Kosova is a safe place to visit with several attractive towns featuring great Ottoman-era mosques and hamam complexes, stunning medieval Christian Orthodox churches and monasteries, beautiful countryside, and friendly locals.
Kosova is located in southeastern Europe in the central Balkan Peninsula. Entirely surrounded by high mountainsits terrain is varied, ranging from high plains some 500metres above sea level to hills and mountains. The country is 10,908 km2, while Prishtina covers 572 km2 and can be found between 535 and 580 metres above sea level. Kosova is bordered by four countries, namely Montenegro (border length 78.6km) to the northwest,Serbia (border 351.6km) to the north and northeast, Macedonia (border 158.7km) to the south and Albania (border 111.8km) to the west and southwest. The longest river in Kosova is the Drini i Bardhë (122km) that flows through Albania and out into the Adriatic. The highest mountain is Gjeravica (2,656m), located in the Peja region in the west of the country.
Kosova has a democratically elected government with 120 members of parliament (on a four-year term) and with 20 seats reserved for minorities (10 for Serbs, 10 for others).
Most Kosovan Albanians are officially Muslims, although an unwitting traveller would hardly notice in urban areas. Kosova, like Albania, is quite secular and can not be compared with more religious places like Turkey or countries in the Middle East. Although pork is not readily available, drinking and smoking are practiced with enthusiasm, headscarves are generally not worn by women, and mosque attendance is insignificant compared to the aforementioned countries. Showing deep affection in public is not done.
A film festival that commemorates the 9/11 attacks takes place in September at Prishtina National Theatre. It features short films (5-30 minutes) by local directors, all provided with English subtitles.
Kosovans love film festivals, as proven by the first edition of the Prishtina International Film Festival, held at the Kino ABC cinema from 22 to 30 September 2009. The great actress Vanessa Redgrave (truly unforgettable as Jane in Michelangelo Antonioni’s 1966 film Blowup) presided over the jury, which hands out awards in six categories. The prize is a ‘Golden Goddess’ award; a stylish golden version of Prishtina’s 6000-year old Hyjnesha në Fron statue
In November Prishtina hosts the annual Prishtina Jazz Festival. Held in the ODA theatre, just behind the Pallati i Rinise complex, there is a concert every evening at 20:00, with bands from across the region and beyond. Tickets are €5 per concert or €25 for the whole festival, and are for saleat the theatre.

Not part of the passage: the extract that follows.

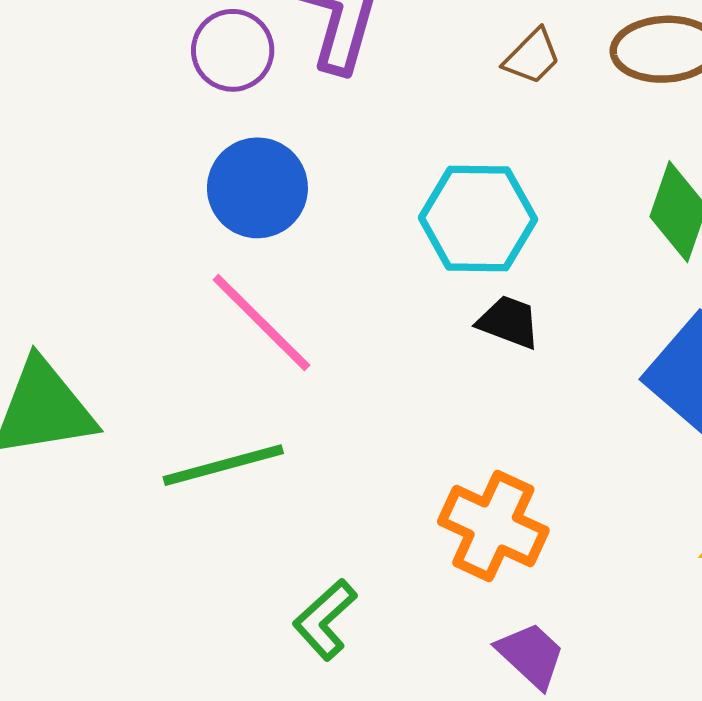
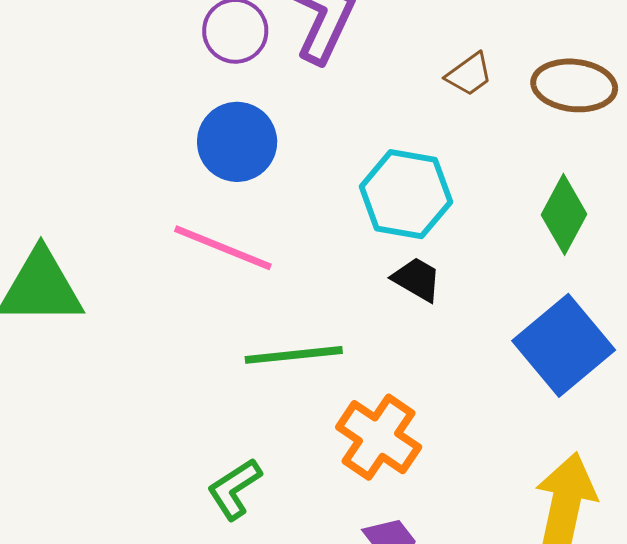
pink line: (261, 322) -> (223, 248), turned -32
green line: (223, 465) -> (294, 355), moved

The Skena Up, is a visual arts festival with a competitive element. It’s dedicated to film and theatre students and aims to bring new works to a wide audience and to bring together artists and audiences from varying cultural backgrounds. As it involves students, there will be plenty of beer and parties too. Shows are at the National Theatre and Kino ABC cinema.
Prishtina’s accommodation market is small but growing; it offers a limited selection of locally-run hotels with surprisingly small price differences between them. Despite what they may claim, few places rise above three-star standard. Prishtina has a reputation for having average, expensive hotels, and does suffer somewhat from an all-expenses paid- all-choices-made foreigner market, but its reputations undeserved, but the best hotels are all central and affordable.

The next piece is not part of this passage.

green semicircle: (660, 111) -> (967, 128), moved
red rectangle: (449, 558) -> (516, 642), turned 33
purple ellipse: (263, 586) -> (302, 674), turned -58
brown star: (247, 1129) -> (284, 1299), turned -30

First impressions when scouring Prishtina for something to nibble can make you wish you’d brought sandwiches.However, like so many other things in the city, don’t let appearances fool you. A largish Balkan city populated by Albanians and rich Westerners ensures that eatingout in Prishtina is deliciously varied, and more than often excellent. Eating out is cheap too in Prishtina, with main courses often under €10. You’ll soon be endlessly dazzled by superb salads, lashings of lamb, fabulous white cheese, the very best of Turkish food, passable pizza and much more besides. Ignore the battalions of beleaguered expats who tell you what a dreadful experience Prishtina is, and simply tuck in.

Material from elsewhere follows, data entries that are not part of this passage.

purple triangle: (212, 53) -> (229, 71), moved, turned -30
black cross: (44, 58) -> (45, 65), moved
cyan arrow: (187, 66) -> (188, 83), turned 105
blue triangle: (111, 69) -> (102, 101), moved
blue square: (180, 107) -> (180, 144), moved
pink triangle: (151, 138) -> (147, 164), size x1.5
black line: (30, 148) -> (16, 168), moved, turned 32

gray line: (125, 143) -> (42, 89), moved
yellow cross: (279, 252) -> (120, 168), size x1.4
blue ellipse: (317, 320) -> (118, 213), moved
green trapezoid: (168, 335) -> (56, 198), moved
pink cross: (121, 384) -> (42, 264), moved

There are enough bars and clubs in Prishtina to keep all but the most demanding snobs satisfied. The influx of foreigners has brought with it a few excellent choices, but even the places frequented by the locals are better than many you’ll find in some of the bigger Balkan cities. This is basically down to Albanian hospitality, which is, in short, second to none. The great thing about Prishtina is that it’s so small you can move from bar to bar until you find something you like. As well as crawling the nightlife in the city centre around Rruga Fehmi Agani and Rruga Garibaldi, the other good place to try is the Santea neighbourhood, at the eastern end of Bul. Bill Clinton. Note that several places listed under Cafés such as the Café e Vogel are also good night spots.